I have a client who I was actually talking to yesterday who said, “Yeah, no, I have no intention of leaving now. My job is good. I remember the things I like about it. It’s not perfect.” We’re also trained to always notice what’s wrong, right? We’re problem spotters in medicine, and so it’s very hard for us to like a job. So once you decide you’re not going to be that problem spotter anymore, you’re going to be the positive spotter, which isn’t all Pollyanna, doesn’t mean that you ignore these things. You maybe even give equal value to them. Many, many people are able to stay where they are or find a place that works for them or create a way of practicing medicine that works for them. There’s so many options out there. We are just taught, and if you are in this self-sacrifice, martyrdom, “My job is to show up, this is a calling,” we don’t actually get creative and think about effective ways to change.

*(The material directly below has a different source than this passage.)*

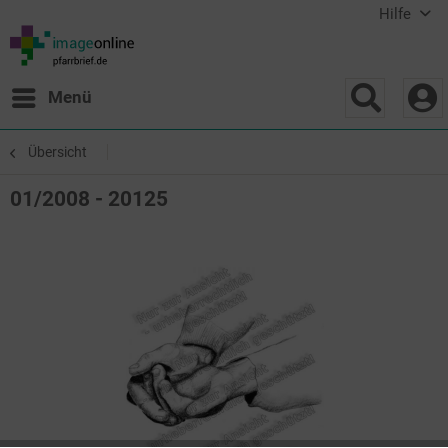
Hilfe
Menü
Übersicht
01/2008 - 20125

And I think when one physician changes in a department, other people actually begin to say, “What happened to you? How come the way you’re moving through your practice and the way you show up at our meetings is different?” And that has a ripple effect. So people then understand, “Oh, it is possible to show up today.” I think the other piece that’s so helpful for people is they actually learn to advocate effectively. Because when we’re a victim, we don’t advocate effectively. But when we’re standing tall and being a healthy and happy physician who provides good care, nobody can really argue with advocacy from that standpoint. When we’re complaining, we usually don’t get what we want. And so I think this, it’s not only not your own depletion, but it actually allows you to move forward and many people end up getting promotions and leadership where they can then actually make change.

Kevin Pho: We’re talking to Jessie Mahoney. She’s a pediatrician and coach. Today’s KevinMD article is “The broken health care system doesn’t have to break you.” Jessie, let’s end with some take-home messages that you would like to leave with the KevinMD audience.

Jessie Mahoney: I think my biggest take-home message is don’t be a victim of the broken system. All physicians have incredible capacity, resources, and brilliant minds. And if you choose to use it for you and be aware and notice what’s going on and choose to bring a mindset that works for the medicine that we’re practicing today, things can change.

Kevin Pho: Jessie, as always, thank you so much for sharing your perspective and insight. Thanks again for coming back on the show.

Jessie Mahoney: Thank you so much for having me.